> [Brief]: Copy all the records exactly, but keep the pictures out of your version.

> [Data records]:
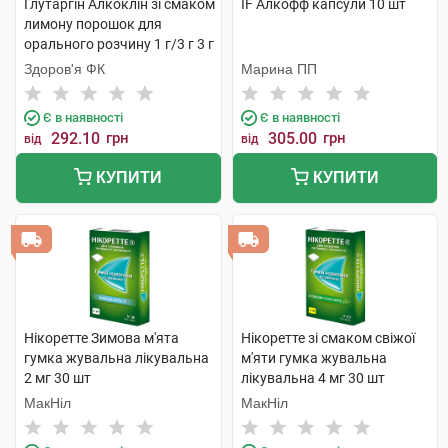
Глутаргiн Алкоклiн зі смаком
IF Алкофф капсули 10 шт
лимону порошок для
орального розчину 1 г/3 г 3 г
10 пакетів
Здоров'я ФК
Марина ПП
Є в наявності
Є в наявності
292.10
грн
305.00
грн
від
від
КУПИТИ
КУПИТИ
Нікоретте Зимова м'ята
Нікоретте зі смаком свіжої
гумка жувальна лікувальна
м'яти гумка жувальна
2 мг 30 шт
лікувальна 4 мг 30 шт
МакНіл
МакНіл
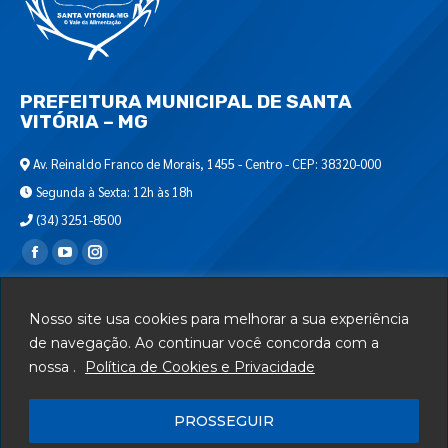
PREFEITURA MUNICIPAL DE SANTA
VITÓRIA – MG
Av. Reinaldo Franco de Morais, 1455 - Centro - CEP: 38320-000
Segunda à Sexta: 12h às 18h
(34) 3251-8500
Encontre-nos em:
Webmail
Nosso site usa cookies para melhorar a sua experiência
Departamento de T.I.
de navegação. Ao continuar você concorda com a
nossa .
Política de Cookies e Privacidade
Serviços
Telefones Úteis
PROSSEGUIR
Mapa do Site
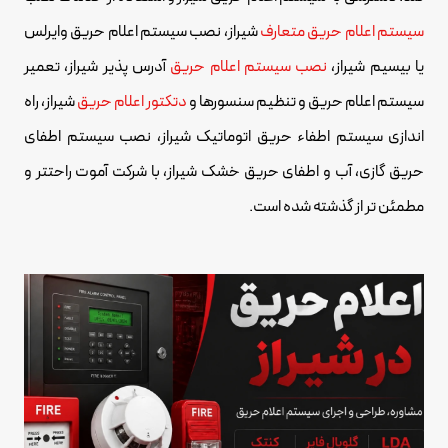
سیستم اعلام حریق متعارف
شیراز، نصب سیستم اعلام حریق وایرلس
یا بیسیم شیراز،
نصب سیستم اعلام حریق
آدرس پذیر شیراز، تعمیر
سیستم اعلام حریق و تنظیم سنسورها و
دتکتور اعلام حریق
شیراز، راه
اندازی سیستم اطفاء حریق اتوماتیک شیراز، نصب سیستم اطفای
حریق گازی، آب و اطفای حریق خشک شیراز، با شرکت آموت راحتتر و
مطمئن تر از گذشته شده است.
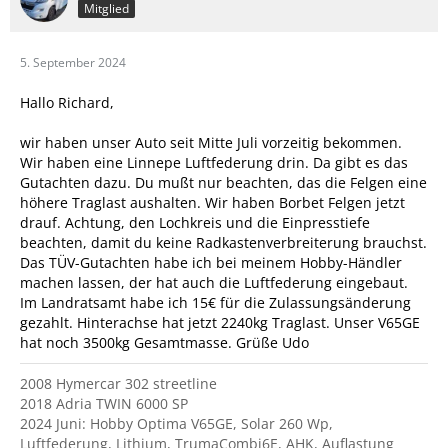
Mitglied
5. September 2024
Hallo Richard,
wir haben unser Auto seit Mitte Juli vorzeitig bekommen.
Wir haben eine Linnepe Luftfederung drin. Da gibt es das
Gutachten dazu. Du mußt nur beachten, das die Felgen eine
höhere Traglast aushalten. Wir haben Borbet Felgen jetzt
drauf. Achtung, den Lochkreis und die Einpresstiefe
beachten, damit du keine Radkastenverbreiterung brauchst.
Das TÜV-Gutachten habe ich bei meinem Hobby-Händler
machen lassen, der hat auch die Luftfederung eingebaut.
Im Landratsamt habe ich 15€ für die Zulassungsänderung
gezahlt. Hinterachse hat jetzt 2240kg Traglast. Unser V65GE
hat noch 3500kg Gesamtmasse. Grüße Udo
2008 Hymercar 302 streetline
2018 Adria TWIN 6000 SP
2024 Juni: Hobby Optima V65GE, Solar 260 Wp,
Luftfederung, Lithium, TrumaCombi6E, AHK, Auflastung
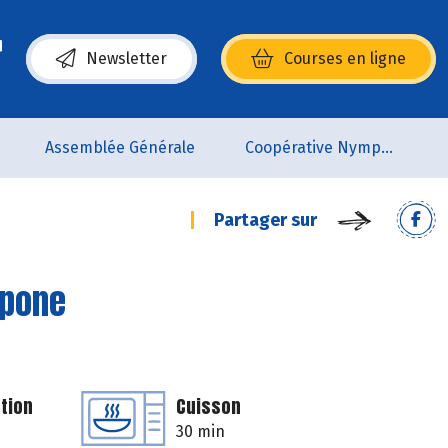
Newsletter
Courses en ligne
(s’ouvre dans une nouvelle fenêtre)
Assemblée Générale
Coopérative Nymphéa
Partager sur
rpone
tion
Cuisson
30 min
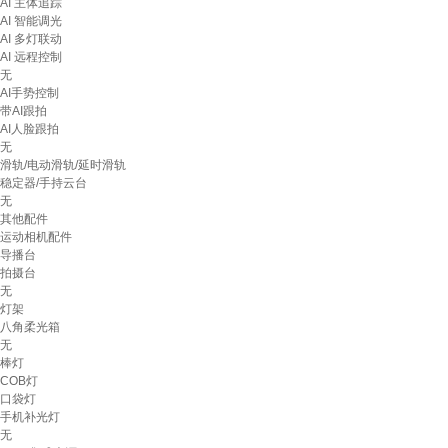
AI 主体追踪
AI 智能调光
AI 多灯联动
AI 远程控制
无
AI手势控制
带AI跟拍
AI人脸跟拍
无
滑轨/电动滑轨/延时滑轨
稳定器/手持云台
无
其他配件
运动相机配件
导播台
拍摄台
无
灯架
八角柔光箱
无
棒灯
COB灯
口袋灯
手机补光灯
无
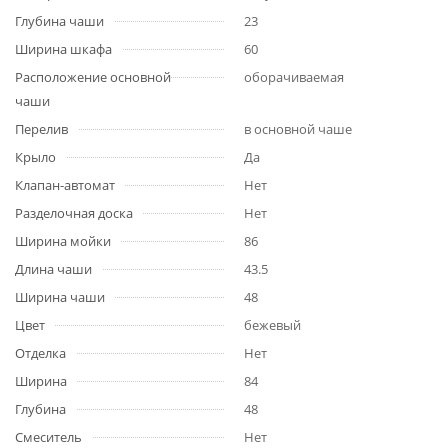
Глубина чаши
23
Ширина шкафа
60
Расположение основной
оборачиваемая
чаши
Перелив
в основной чаше
Крыло
Да
Клапан-автомат
Нет
Разделочная доска
Нет
Ширина мойки
86
Длина чаши
43.5
Ширина чаши
48
Цвет
бежевый
Отделка
Нет
Ширина
84
Глубина
48
Смеситель
Нет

> [Your response]:
Глутаргiн Алкоклiн зі смаком
IF Алкофф капсули 10 шт
лимону порошок для
орального розчину 1 г/3 г 3 г
10 пакетів
Здоров'я ФК
Марина ПП
Є в наявності
Є в наявності
292.10
грн
305.00
грн
від
від
КУПИТИ
КУПИТИ
Нікоретте Зимова м'ята
Нікоретте зі смаком свіжої
гумка жувальна лікувальна
м'яти гумка жувальна
2 мг 30 шт
лікувальна 4 мг 30 шт
МакНіл
МакНіл
PREFEITURA MUNICIPAL DE SANTA
VITÓRIA – MG
Av. Reinaldo Franco de Morais, 1455 - Centro - CEP: 38320-000
Segunda à Sexta: 12h às 18h
(34) 3251-8500
Encontre-nos em:
Webmail
Nosso site usa cookies para melhorar a sua experiência
Departamento de T.I.
de navegação. Ao continuar você concorda com a
nossa .
Política de Cookies e Privacidade
Serviços
Telefones Úteis
PROSSEGUIR
Mapa do Site
سیستم اعلام حریق متعارف
شیراز، نصب سیستم اعلام حریق وایرلس
یا بیسیم شیراز،
نصب سیستم اعلام حریق
آدرس پذیر شیراز، تعمیر
سیستم اعلام حریق و تنظیم سنسورها و
دتکتور اعلام حریق
شیراز، راه
اندازی سیستم اطفاء حریق اتوماتیک شیراز، نصب سیستم اطفای
حریق گازی، آب و اطفای حریق خشک شیراز، با شرکت آموت راحتتر و
مطمئن تر از گذشته شده است.
Mitglied
5. September 2024
Hallo Richard,
wir haben unser Auto seit Mitte Juli vorzeitig bekommen.
Wir haben eine Linnepe Luftfederung drin. Da gibt es das
Gutachten dazu. Du mußt nur beachten, das die Felgen eine
höhere Traglast aushalten. Wir haben Borbet Felgen jetzt
drauf. Achtung, den Lochkreis und die Einpresstiefe
beachten, damit du keine Radkastenverbreiterung brauchst.
Das TÜV-Gutachten habe ich bei meinem Hobby-Händler
machen lassen, der hat auch die Luftfederung eingebaut.
Im Landratsamt habe ich 15€ für die Zulassungsänderung
gezahlt. Hinterachse hat jetzt 2240kg Traglast. Unser V65GE
hat noch 3500kg Gesamtmasse. Grüße Udo
2008 Hymercar 302 streetline
2018 Adria TWIN 6000 SP
2024 Juni: Hobby Optima V65GE, Solar 260 Wp,
Luftfederung, Lithium, TrumaCombi6E, AHK, Auflastung
Newsletter
Courses en ligne
(s’ouvre dans une nouvelle fenêtre)
Assemblée Générale
Coopérative Nymphéa
Partager sur
rpone
tion
Cuisson
30 min
AI 主体追踪
AI 智能调光
AI 多灯联动
AI 远程控制
无
AI手势控制
带AI跟拍
AI人脸跟拍
无
滑轨/电动滑轨/延时滑轨
稳定器/手持云台
无
其他配件
运动相机配件
导播台
拍摄台
无
灯架
八角柔光箱
无
棒灯
COB灯
口袋灯
手机补光灯
无
Глубина чаши
23
Ширина шкафа
60
Расположение основной
оборачиваемая
чаши
Перелив
в основной чаше
Крыло
Да
Клапан-автомат
Нет
Разделочная доска
Нет
Ширина мойки
86
Длина чаши
43.5
Ширина чаши
48
Цвет
бежевый
Отделка
Нет
Ширина
84
Глубина
48
Смеситель
Нет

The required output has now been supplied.